Martina Spetlova is the innovative leather designer using only traceable textiles
13th May 2024
Share
Of all the fashion designers out there making leatherwork their niche, Martina Spetlova is surely one of the most innovative. The Central St Martins alumni is known for her intricately-woven leather jackets made from colourful strips of leather – but transparency and traceability is essential to her brand ethos, too.
In fact, it was her move towards working with leather that started her journey as a traceable designer. “Traceability and transparency have been my foundational principles since I stopped doing collections and started to concentrate on leatherwork in 2018,” she tells RLSD. “My journey in the fashion industry exposed me to the lack of transparency and accountability in sourcing and production processes.”

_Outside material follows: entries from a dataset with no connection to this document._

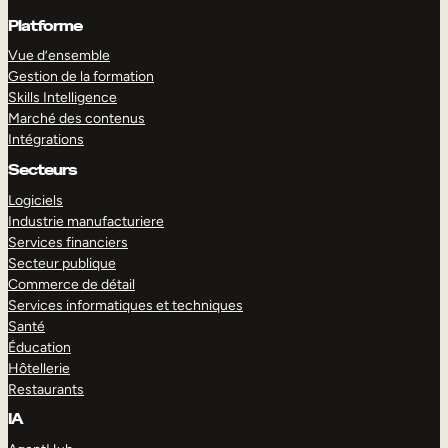
Platforme
Vue d’ensemble
Gestion de la formation
Skills Intelligence
Marché des contenus
Intégrations
Secteurs
Logiciels
Industrie manufacturiere
Services financiers
Secteur publique
Commerce de détail
Services informatiques et techniques
Santé
Éducation
Hôtellerie
Restaurants
IA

Born in the Czech Republic, she founded her business in London following her fashion studies. Martina moved to made-to-order pieces in 2018 to minimise waste and overproduction. Using only suppliers that are gold-rated by the Leather Working Group, each Marina Spetlova piece is fully traceable – via a blockchain chip that can be scanned by the buyer. The chip holds details about materials, sourcing, processes used and third party-verified sustainability claims. Leather aside, Martina uses tapes and zips made from recycled waste to ensure the entire garment is as sustainable as possible.
Source: Jake hicks
Source: Martina Spetlova
Source: Womens Wear Daily
“Traceability ensures accountability and integrity throughout the supply chain,” she says. “For me, it’s about empowering consumers with knowledge about the origins and journey of their garments. Leather, with its complex supply chain, holds particular importance. Ensuring traceability in leather sourcing means advocating for ethical treatment of animals, sustainable farming practices, and fair labour conditions.”
Made from intricate strips of leather woven together to create unique shapes and patterns, each piece is a feat of craftsmanship and a reflection of Martina’s slow fashion ethos.
“My handwoven pieces are time-consuming and not suitable for wholesale, making direct collaboration with customers more valuable,” she says. “Transitioning to made-to-order aligns with my commitment to sustainability – it allows for greater customisation and a closer connection with my customers, fostering a more meaningful and intentional approach to consumption.”
But being a fully-traceable designer isn’t always easy. “One of the main challenges is navigating the complexities of supply chains to ensure complete traceability,” she says. “It requires close collaboration with my suppliers, meticulous record-keeping, and continuous monitoring to maintain transparency. Additionally, communicating the value of traceability and sustainability to consumers amidst a market saturated with fast fashion presents its own set of challenges.”
Source: Vogue, Sylwana Zybura / Studio Peripetie
Martina Spetlova, Selfridges X ECCO Leather
Source: Vogue, Sylwana Zybura / Studio Peripetie
Having seen commercial success with previous partnerships with the likes of Selfridges and Soho Home, Martina today continues to work on her bespoke fashion pieces – as well as expanding into furniture and larger-scale art pieces using other sustainable and waste materials.
While she’s proud of her own moves towards sustainability, she is adamant that things need to change across the wider industry. “I envision a future where sustainability is fundamental to every aspect of the fashion industry, including leather production,” she says. “This means advocating for sustainable farming practices, responsible chemical usage and innovative technologies in leather production and its dying processes. Collaboration among stakeholders, investment in innovative technologies like blockchain, and consumer education are crucial for driving this transformation. By transparently showcasing the journey of my leather pieces, I aim to set a precedent for the industry, inspiring greater accountability and sustainability.”